So Big Red had some ‘splaining to do, and recently had to cough up a few answers for a FCC inquiry. The commission wanted to know more about the early termination fee levied on smartphone users, who were singled out for higher fees (up to $350) for breaking two-year contracts. And even if they were just one month short of the 24-month term, they would still have to pay $120.
It doesn’t take a mind reader to know what the carrier was thinking: Smartphones aren’t cheap, and providing low up-front retail prices costs a lot initially. These costs don’t get recouped when users break their contracts early. According to Verizon, that $350 ETF doesn’t even quite cover it, but at least it’s a deterrent — especially to people who try to beat the system using BOGO (or buy-one-get-one) deals. These users may get an extra handset through those kinds of specials, which often require signing up for two lines. So crafty individuals then sell the extra handset, quit one of the contracts, pay the ETF and pocket the difference. Verizon believes this profit is money taken right out of the carrier’s bottom line.
Here’s what I found a little confusing, though: On one hand, the company says that the $350 ETF doesn’t quite fully make up for its out-of-pocket costs, but then later admits that the fee isn’t just for recovering its investment. The ETF is also used to defray the cost of operating a smartphone network, advertising, tech support and managing a broadband network. (It might just be me, but these explanations seem kind of contradictory, no?)

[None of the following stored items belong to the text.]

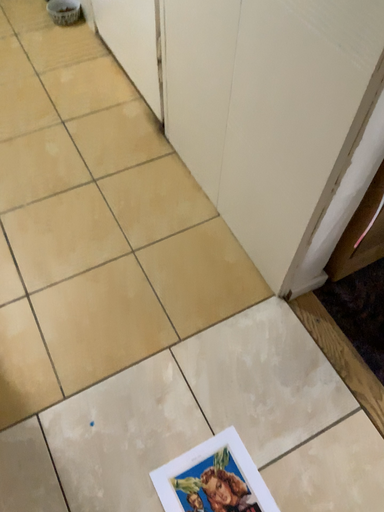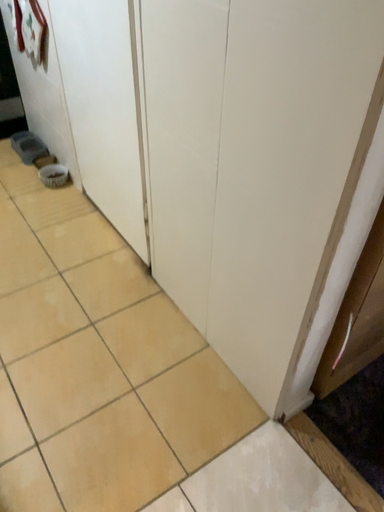 Question: How did the camera likely rotate when shooting the video?

Choices:
 (A) rotated upward
 (B) rotated downward

Answer: (A) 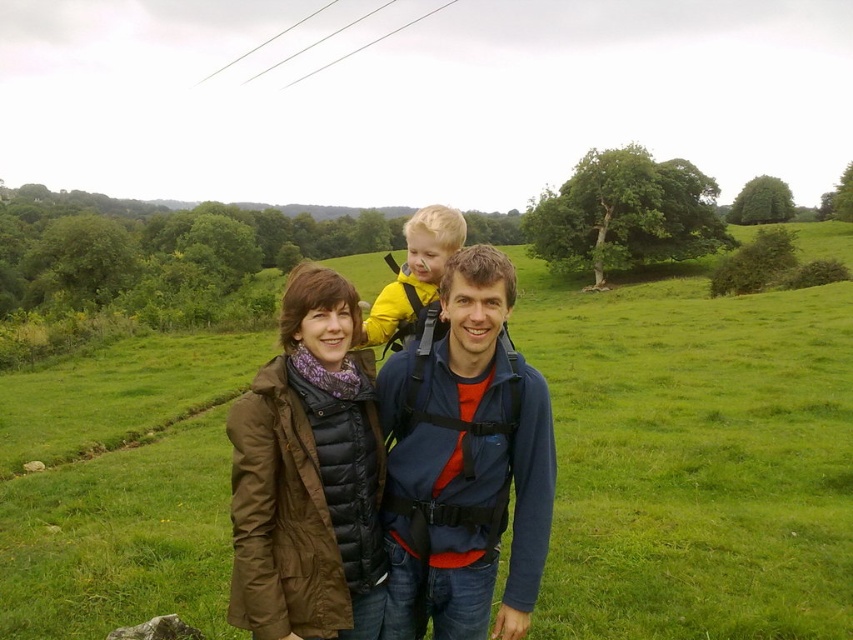 Question: Among these objects, which one is nearest to the camera?

Choices:
 (A) brown quilted jacket at center
 (B) yellow fabric baby carrier at center
 (C) green grassy field at center

Answer: (A)

Question: Which point appears closest to the camera in this image?

Choices:
 (A) (637, 314)
 (B) (526, 449)
 (C) (245, 547)
 (D) (433, 205)

Answer: (C)

Question: Does blue fabric backpack at center lie in front of yellow fabric baby carrier at center?

Choices:
 (A) no
 (B) yes

Answer: (B)

Question: Which object is closer to the camera taking this photo?

Choices:
 (A) green grassy field at center
 (B) yellow fabric baby carrier at center
 (C) blue fabric backpack at center

Answer: (C)

Question: Does blue fabric backpack at center have a larger size compared to brown quilted jacket at center?

Choices:
 (A) yes
 (B) no

Answer: (A)

Question: Is brown quilted jacket at center positioned at the back of yellow fabric baby carrier at center?

Choices:
 (A) yes
 (B) no

Answer: (B) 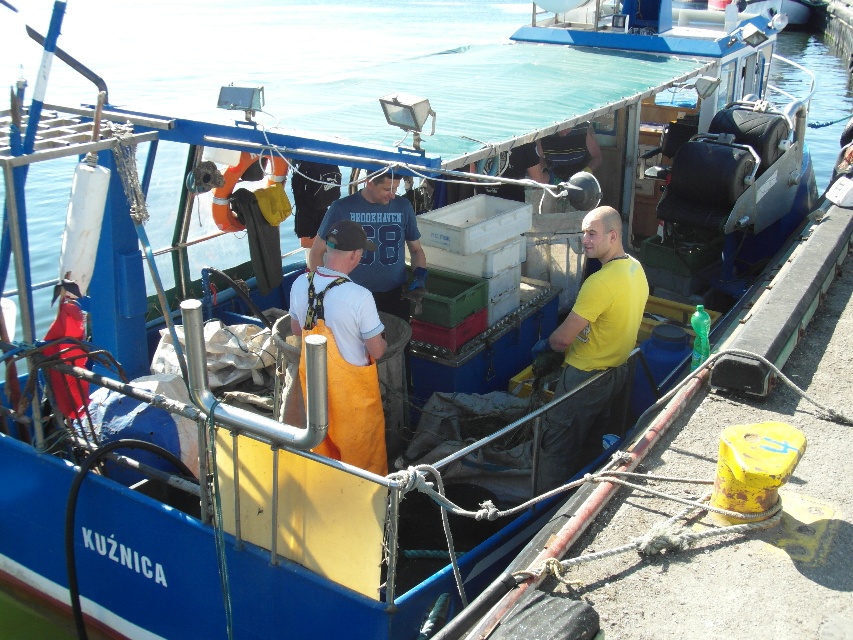 Which is more to the right, yellow matte shirt at center or orange waterproof overalls at center?

yellow matte shirt at center is more to the right.

Which is in front, point (566, 353) or point (328, 368)?

Point (328, 368) is in front.

In order to click on yellow matte shirt at center in this screenshot , I will do `click(590, 348)`.

Does orange waterproof overalls at center have a larger size compared to matte blue t-shirt at center?

Incorrect, orange waterproof overalls at center is not larger than matte blue t-shirt at center.

Is point (335, 280) in front of point (337, 204)?

Yes, point (335, 280) is in front of point (337, 204).

Which is behind, point (321, 284) or point (396, 200)?

The point (396, 200) is behind.

Find the location of a particular element. orange waterproof overalls at center is located at coordinates (345, 348).

Who is lower down, yellow matte shirt at center or matte blue t-shirt at center?

Positioned lower is yellow matte shirt at center.

Is yellow matte shirt at center further to the viewer compared to matte blue t-shirt at center?

No.

Describe the element at coordinates (590, 348) in the screenshot. I see `yellow matte shirt at center` at that location.

In order to click on yellow matte shirt at center in this screenshot , I will do `click(590, 348)`. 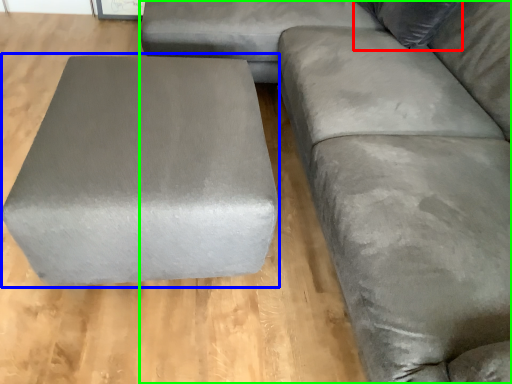 Question: Estimate the real-world distances between objects in this image. Which object is farther from pillow (highlighted by a red box), stool (highlighted by a blue box) or studio couch (highlighted by a green box)?

Choices:
 (A) stool
 (B) studio couch

Answer: (A) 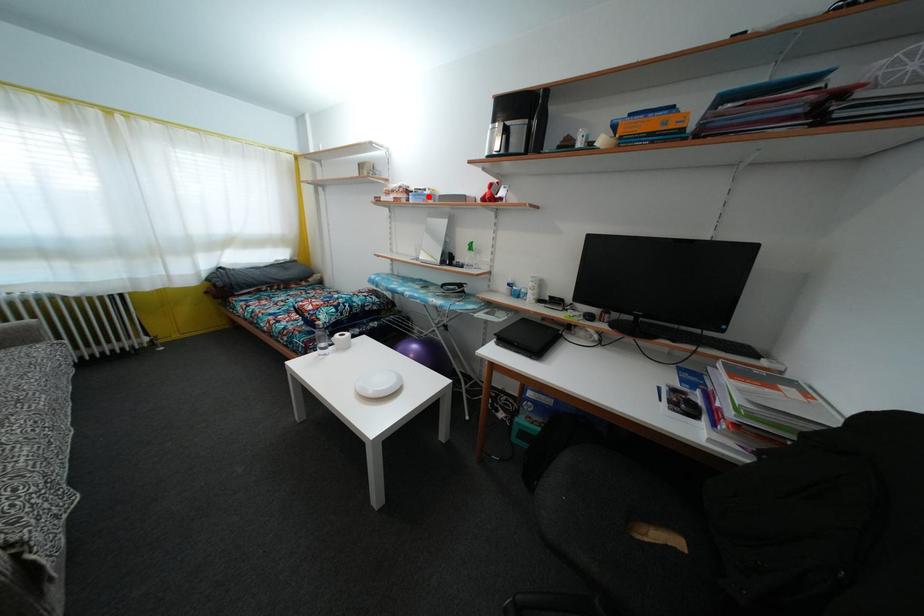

Another point of inquiry had to do with those annoying little $1.99 fees. Upon closer inspection, it looked like those couple of bucks were tacked on whenever users hit up the mobile web — whether intentionally or not. Verizon denies this. The company insists that users who accidentally launch the mobile web don’t get charged. Only users who open the launch page, and then navigate away from it — indicating that genuine web browsing is happening — are assessed the fee.
Sounds good, but here’s the wrinkle: Verizon subscribers (and even employees) say there are still penalties being levied for accidental access. According to a Verizon staffer cited by DSL Reports, those two little dollars have been used to generate millions in extra revenue for the carrier every month.
The FCC is reviewing Verizon's responses, so we’ll find out whether they satisfy the agency. But what about you? Are they up to snuff for you?